Für den zwanzigjährigen Gustav Adolf hatte diese Liebschaft keine Konsequenzen. Dennoch blieb ihm öffentliche Kritik aus seinem engsten Umfeld nicht erspart. Gesetz und Ordnung, wetterte sein Hofgeistlicher Johannes Rudbeckius an die Adresse des königlichen Sünders, glichen einem Spinnennetz, in dem kleine Fliegen gefangen würden, während die großen einfach hindurchflögen.

Der einzige mildernde Umstand, der geltend gemacht werden konnte, war, dass diese große Fliege ihrer verlorenen Jugendliebe nachtrauerte und nach Ablenkungen ganz besonderer Art hungerte.

Die illegitime Frucht der Liaison mit Madame Sersanders, der kleine Gustav Gustavson, war also ganz offensichtlich ein Kind königlicher Frustration.

Gustav Adolfs missglückte Brautwerbung um Gräfin Ebba Brahe blieb am schwedischen Hof ein delikates Thema. Es musste mit äußerstem Fingerspitzengefühl behandelt werden. Die bezaubernde Ebba, Tochter eines hohen Hofbeamten, war mit dem nur knapp ein Jahr älteren Kronprinzen aufgewachsen. Aus kindlicher Vertrautheit war irgendwann schwärmerische Liebe geworden, eine Entwicklung, die Königin Christine mit großem Argwohn verfolgt hatte. Das reizvolle Fräulein war ihr nicht gut genug. Aber weil der junge König die treibende Kraft dieser verbotenen Liebe war, fest entschlossen, seine Gefühle über alle Kritik und auch über die Staatsräson zu stellen, musste diese Affäre ein durch die Kunst der Intrige herbeigeführtes Ende finden.
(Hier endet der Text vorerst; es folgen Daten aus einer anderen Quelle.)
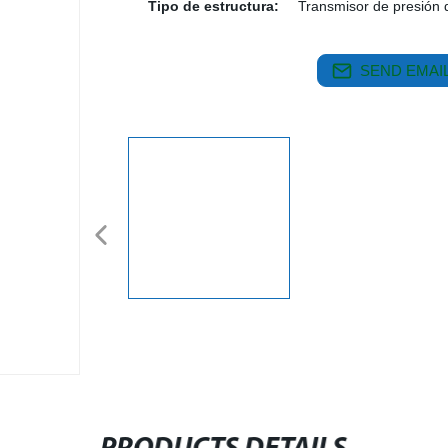
Tipo de estructura:
Transmisor de presión de
SEND EMAIL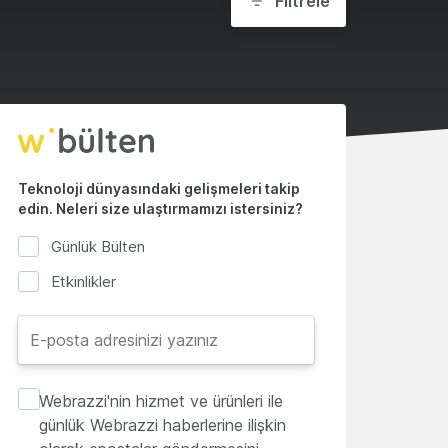
Filtrele
Teknoloji dünyasındaki gelişmeleri takip
edin. Neleri size ulaştırmamızı istersiniz?
Günlük Bülten
Etkinlikler
Webrazzi'nin hizmet ve ürünleri ile
günlük Webrazzi haberlerine ilişkin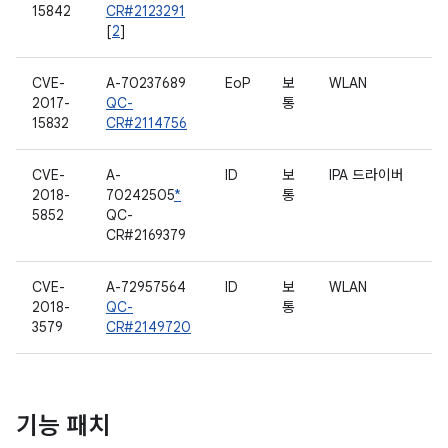
15842
CR#2123291
[
2
]
CVE-
A-70237689
EoP
보
WLAN
2017-
QC-
통
15832
CR#2114756
CVE-
A-
ID
보
IPA 드라이버
2018-
70242505
*
통
5852
QC-
CR#2169379
CVE-
A-72957564
ID
보
WLAN
2018-
QC-
통
3579
CR#2149720
기능 패치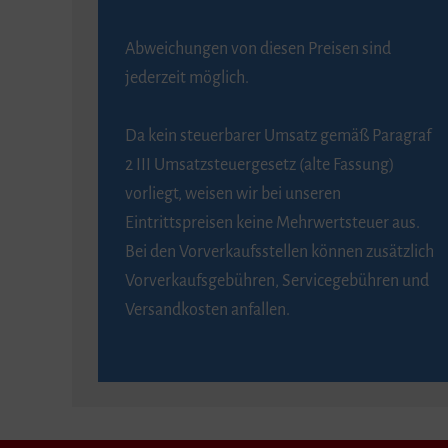
Abweichungen von diesen Preisen sind
jederzeit möglich.
Da kein steuerbarer Umsatz gemäß Paragraf
2 III Umsatzsteuergesetz (alte Fassung)
vorliegt, weisen wir bei unseren
Eintrittspreisen keine Mehrwertsteuer aus.
Bei den Vorverkaufsstellen können zusätzlich
Vorverkaufsgebühren, Servicegebühren und
Versandkosten anfallen.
Christine, die lebenskluge Witwe und Mutter, hatte zu dieser Zeit scheinbar eingelenkt und der Heirat zugestimmt. Vorausgehen sollte ihrem Wunsch gemäß aber eine mehrjährige Wartezeit, in der sich die Verlässlichkeit dieser Verbindung zu bewähren hatte. Ebba, die trotz ihrer märchenhaften Schönheit nicht unter mädchenhafter Naivität litt, verstand und gab sich keinen Illusionen mehr hin. Während der Abwesenheit ihres Liebsten wehte ihr in den distanzierten Höflichkeiten aus dem Mund ihrer potentiellen Schwiegermutter der eisige Hauch der Unversöhnlichkeit entgegen. Und was die so genannte Wartezeit betraf: die Ablehnung dieser zu allem entschlossenen Frau kannte kein Verfallsdatum. Als unerwünschte Schwiegertochter würde Ebba einen Machtkampf zweifellos verlieren. Wozu also warten, bis die eigene Blüte vergangen und ein anderer Bewerber in weite Ferne gerückt war.

 

Mit ehrlichem Bedauern, aber gewiss nicht am Boden zerstört, begann sich die junge Frau von Gustav Adolf zu lösen, machte sich rar, beantwortete seine drängenden Briefe nur unregelmäßig und stimmte schließlich übereilt einer Verlobung mit Hauptmann Jacob de la Gardie zu.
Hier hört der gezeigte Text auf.